Work instruction: The answer must consist of every line from the entries below that contains the word "quality".

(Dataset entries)
*** Block opens ***

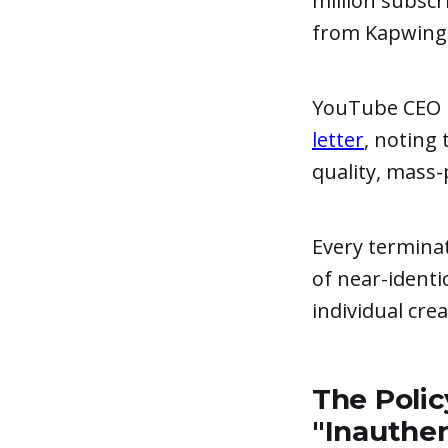
million subscr
from Kapwing's
YouTube CEO 
letter
, noting
quality, mass-
Every termina
of near-identi
individual cre
The Polic
"Inauthe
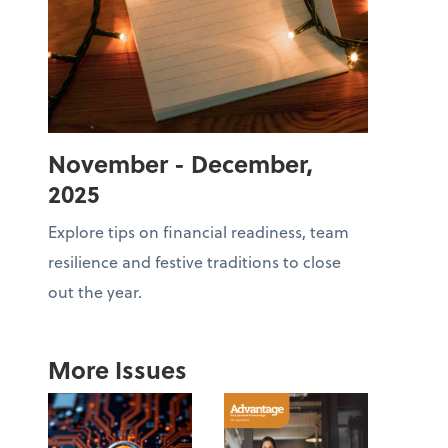
November - December,
2025
Explore tips on financial readiness, team
resilience and festive traditions to close
out the year.
More Issues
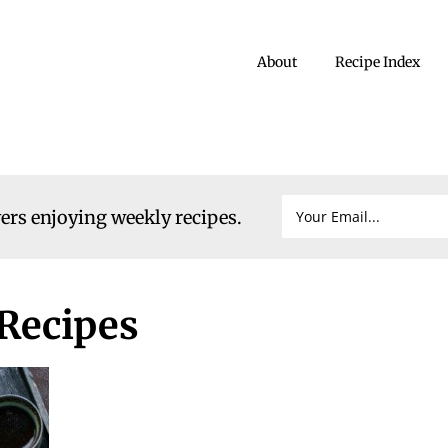
About
Recipe Index
vers enjoying weekly recipes.
Recipes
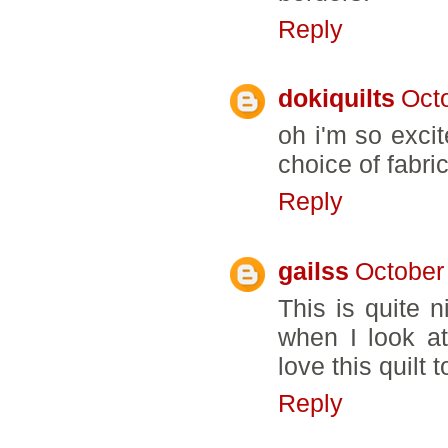
Reply
dokiquilts
Oct
oh i'm so excit
choice of fabric
Reply
gailss
October
This is quite 
when I look a
love this quilt t
Reply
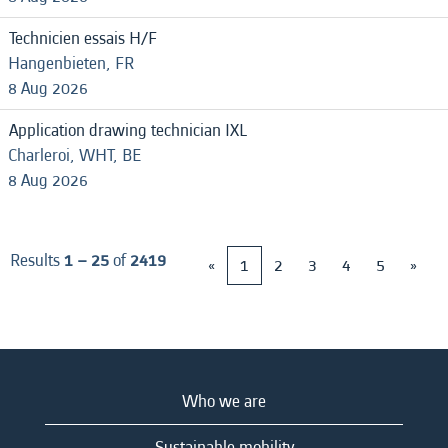
Technicien essais H/F
Hangenbieten, FR
8 Aug 2026
Application drawing technician IXL
Charleroi, WHT, BE
8 Aug 2026
Results
1 – 25
of
2419
«
1
2
3
4
5
»
Who we are
Sustainable mobility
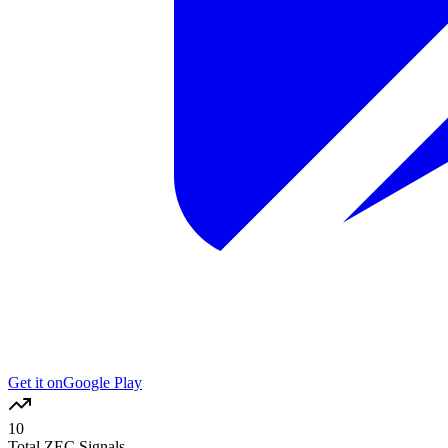
Get it on
Google Play
10
Total ZEC Signals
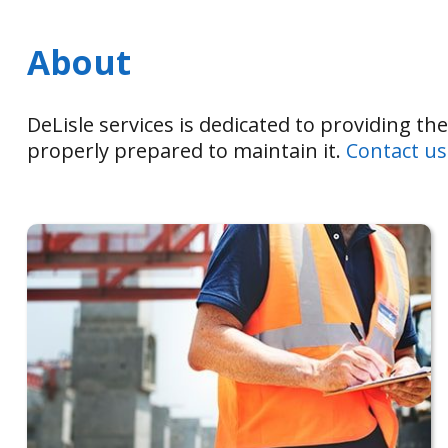
About
DeLisle services is dedicated to providing th
properly prepared to maintain it.
Contact us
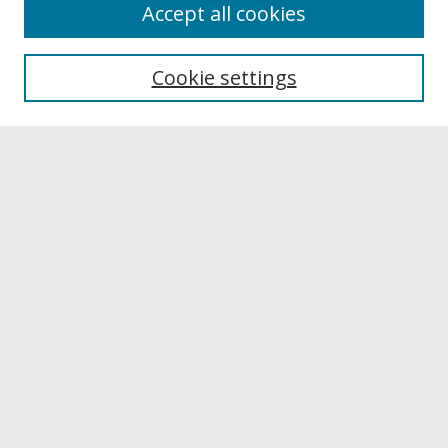
About
Accept all cookies
About UNCOpen
University Libraries
Cookie settings
Archives & Special Collections
Search
Enter search terms:
Select context to search:
Advanced Search
Notify me via email or
RSS
Browse
Collections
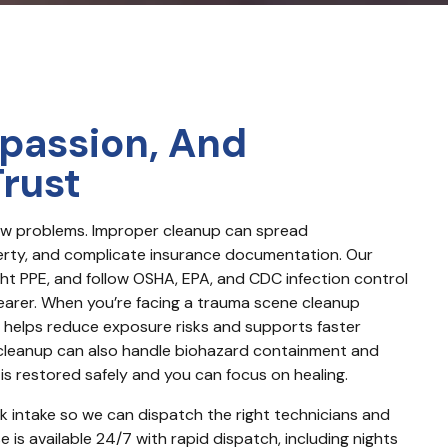
passion, And
Trust
new problems. Improper cleanup can spread 
ty, and complicate insurance documentation. Our 
ght PPE, and follow OSHA, EPA, and CDC infection control 
learer. When you’re facing a trauma scene cleanup 
 helps reduce exposure risks and supports faster 
 cleanup can also handle biohazard containment and 
s restored safely and you can focus on healing.
ck intake so we can dispatch the right technicians and 
is available 24/7 with rapid dispatch, including nights 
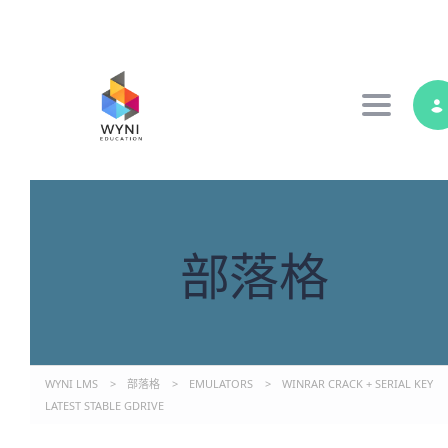
Toggle 
部落格
WYNI LMS
>
部落格
>
EMULATORS
>
WINRAR CRACK + SERIAL KEY
LATEST STABLE GDRIVE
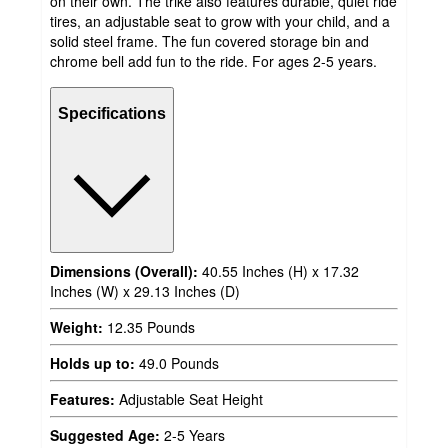
on their own. The trike also features durable, quiet ride
tires, an adjustable seat to grow with your child, and a
solid steel frame. The fun covered storage bin and
chrome bell add fun to the ride. For ages 2-5 years.
Specifications
Dimensions (Overall):
40.55 Inches (H) x 17.32
Inches (W) x 29.13 Inches (D)
Weight:
12.35 Pounds
Holds up to:
49.0 Pounds
Features:
Adjustable Seat Height
Suggested Age:
2-5 Years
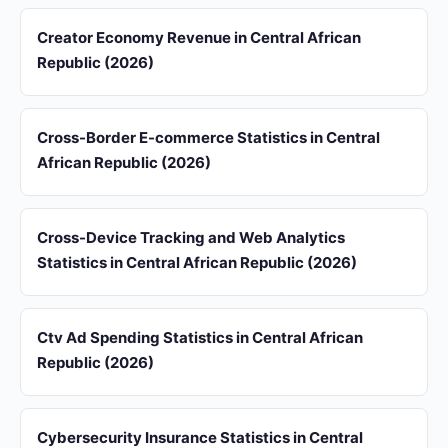
Creator Economy Revenue in Central African
Republic (2026)
Cross-Border E-commerce Statistics in Central
African Republic (2026)
Cross-Device Tracking and Web Analytics
Statistics in Central African Republic (2026)
Ctv Ad Spending Statistics in Central African
Republic (2026)
Cybersecurity Insurance Statistics in Central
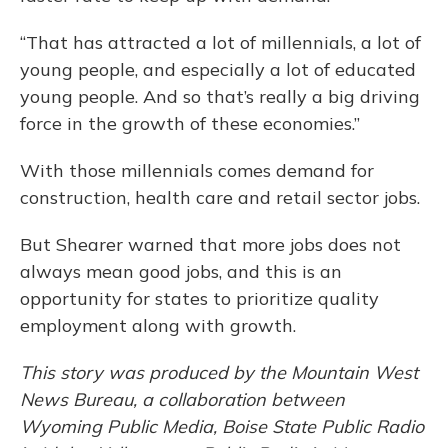
“That has attracted a lot of millennials, a lot of
young people, and especially a lot of educated
young people. And so that’s really a big driving
force in the growth of these economies.”
With those millennials comes demand for
construction, health care and retail sector jobs.
But Shearer warned that more jobs does not
always mean good jobs, and this is an
opportunity for states to prioritize quality
employment along with growth.
This story was produced by the Mountain West
News Bureau, a collaboration between
Wyoming Public Media, Boise State Public Radio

*** Block closes ***

Expected answer:
quality, mass-
opportunity for states to prioritize quality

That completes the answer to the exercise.